In case of Shin Megami Tensei, the apocalypse is synonomous with the series overall premise, even in those spin-offs where the setting isn't a post apocalyptic wasteland like Strange Journey it still looms over the heads of the cast as something that will happen. God is real in this universe, but naturally he doesn't really have a face, as it is presented with regards to SMT that all mythological beigns and gods exist but only as far as people believe in them. Folklore beings like Aradia are branded "false gods" because they exist in a world that hasn't achieved creation, the Shadow Vortex Worlds, and mostly because nobody believes in them and thus they've failed to make a contract/Reason with any human sponsors--In other words, they don't exist or at least they are not supposed to exist in the real world beyond the folktalkes.
In the world of SMT, the myths of deities, folklore creatures, and even Judeo-Christian Angels are real and demons take their shape. The Angels see themselves as different from the demons, and the demons do the same because the angels generally serve "God" whom they oppose. These demons exist on something called Magatsuhi, which is energy born from strong human emotions. Much like our world, the gods are human constructs that serve to give us belief that there is a higher purpose to our very existence. In SMT, these gods are demonic monsters that take form along the strings of these beliefs.

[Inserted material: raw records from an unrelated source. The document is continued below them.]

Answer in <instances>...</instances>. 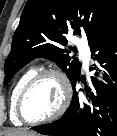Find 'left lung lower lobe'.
<instances>
[{
	"label": "left lung lower lobe",
	"instance_id": "0a47b994",
	"mask_svg": "<svg viewBox=\"0 0 117 136\" xmlns=\"http://www.w3.org/2000/svg\"><path fill=\"white\" fill-rule=\"evenodd\" d=\"M90 49L108 72L104 75L106 83H98L92 77L95 92L84 82L83 94H79L75 89L81 80L79 76L72 82L73 98L64 115L50 124L31 129L52 136H117V20Z\"/></svg>",
	"mask_w": 117,
	"mask_h": 136
}]
</instances>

And as much as these demons need humans to believe in them to exist, they also need them to spin along the wheel of creation. Only a human can form a Reason according to various characters in the game. So in other words, the Conception is also a human contruct. And knowing that the entire adventure from your casual strolls in Tokyo and searching for your teacher, to trying to survive and coming out on top in the apocalyptic aftermath is all just part of a grand design that has repeated itself, and continues to do so in countless of other similar realities--It's what sets the game apart from other RPGs of its ilk, and puts in a somewhat similar category to the western RPGs from where it draws inspiration. While Atlus has married themselves off to a consistent concept of psychological horrors borne from the human condition. Only with Shin Megami Tensei, and particularly Nocturne, do they refrain from having endings that feel any less than hopeless if not grim.
The world of Nocturne is one where the seemingly sincere and well meaning people are fools, sycophants and ultimately cause more harm than those who value strength and conviction like the Devil himself. The wasteland of the Vortex world is populated by NPCs, factions who are all out for themselves or their own. It's jungle rules, where only those with a strong principle can persevere. And the scene where the Conception occurs capitalizes this, it sets the stakes for the tone and type of harsh game that Nocturne is--Even as you are unwillingly infected with a parasite through your eye by the Devil who among many others is just using you for his own ends--It's an attest to the game's strong and weird form of storytelling, and the fact that seeing things the way the Devil sees it might not be so bad.